— Problem to solve —
Below are the records; restate word for word the lines from the first through the one containing "auf das Bahnticket", and only those.

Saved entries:
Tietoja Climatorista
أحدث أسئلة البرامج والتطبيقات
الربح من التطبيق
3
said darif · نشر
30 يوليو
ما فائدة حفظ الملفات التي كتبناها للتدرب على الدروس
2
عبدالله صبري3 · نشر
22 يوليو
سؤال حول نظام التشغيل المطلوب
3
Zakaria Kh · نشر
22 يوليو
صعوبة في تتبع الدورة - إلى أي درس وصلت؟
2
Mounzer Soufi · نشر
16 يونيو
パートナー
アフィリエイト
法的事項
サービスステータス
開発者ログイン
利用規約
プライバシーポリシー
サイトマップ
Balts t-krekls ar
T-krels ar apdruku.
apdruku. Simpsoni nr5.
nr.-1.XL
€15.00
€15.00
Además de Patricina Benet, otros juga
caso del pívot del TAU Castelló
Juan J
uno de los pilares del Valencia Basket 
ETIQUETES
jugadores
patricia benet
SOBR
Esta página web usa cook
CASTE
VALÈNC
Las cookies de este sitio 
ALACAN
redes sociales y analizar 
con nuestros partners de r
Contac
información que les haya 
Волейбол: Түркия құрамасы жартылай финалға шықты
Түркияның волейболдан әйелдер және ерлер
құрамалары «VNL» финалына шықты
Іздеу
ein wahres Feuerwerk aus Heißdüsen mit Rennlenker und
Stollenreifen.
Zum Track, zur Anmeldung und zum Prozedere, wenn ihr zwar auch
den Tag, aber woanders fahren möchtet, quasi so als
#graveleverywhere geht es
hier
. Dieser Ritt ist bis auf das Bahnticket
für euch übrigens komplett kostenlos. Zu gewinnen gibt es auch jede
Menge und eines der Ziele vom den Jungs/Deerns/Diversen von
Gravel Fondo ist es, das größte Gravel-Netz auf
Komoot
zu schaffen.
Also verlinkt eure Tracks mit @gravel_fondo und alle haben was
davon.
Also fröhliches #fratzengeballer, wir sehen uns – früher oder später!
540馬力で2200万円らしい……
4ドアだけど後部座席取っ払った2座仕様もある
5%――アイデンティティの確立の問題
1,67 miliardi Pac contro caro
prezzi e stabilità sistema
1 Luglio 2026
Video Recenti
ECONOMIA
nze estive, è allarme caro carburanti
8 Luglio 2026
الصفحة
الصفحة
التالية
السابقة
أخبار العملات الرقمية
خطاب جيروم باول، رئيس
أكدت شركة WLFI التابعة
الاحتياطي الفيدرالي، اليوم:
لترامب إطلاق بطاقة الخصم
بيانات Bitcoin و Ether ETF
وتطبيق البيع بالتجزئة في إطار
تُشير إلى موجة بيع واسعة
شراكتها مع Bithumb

— Problem solution —
Tietoja Climatorista
أحدث أسئلة البرامج والتطبيقات
الربح من التطبيق
3
said darif · نشر
30 يوليو
ما فائدة حفظ الملفات التي كتبناها للتدرب على الدروس
2
عبدالله صبري3 · نشر
22 يوليو
سؤال حول نظام التشغيل المطلوب
3
Zakaria Kh · نشر
22 يوليو
صعوبة في تتبع الدورة - إلى أي درس وصلت؟
2
Mounzer Soufi · نشر
16 يونيو
パートナー
アフィリエイト
法的事項
サービスステータス
開発者ログイン
利用規約
プライバシーポリシー
サイトマップ
Balts t-krekls ar
T-krels ar apdruku.
apdruku. Simpsoni nr5.
nr.-1.XL
€15.00
€15.00
Además de Patricina Benet, otros juga
caso del pívot del TAU Castelló
Juan J
uno de los pilares del Valencia Basket 
ETIQUETES
jugadores
patricia benet
SOBR
Esta página web usa cook
CASTE
VALÈNC
Las cookies de este sitio 
ALACAN
redes sociales y analizar 
con nuestros partners de r
Contac
información que les haya 
Волейбол: Түркия құрамасы жартылай финалға шықты
Түркияның волейболдан әйелдер және ерлер
құрамалары «VNL» финалына шықты
Іздеу
ein wahres Feuerwerk aus Heißdüsen mit Rennlenker und
Stollenreifen.
Zum Track, zur Anmeldung und zum Prozedere, wenn ihr zwar auch
den Tag, aber woanders fahren möchtet, quasi so als
#graveleverywhere geht es
hier
. Dieser Ritt ist bis auf das Bahnticket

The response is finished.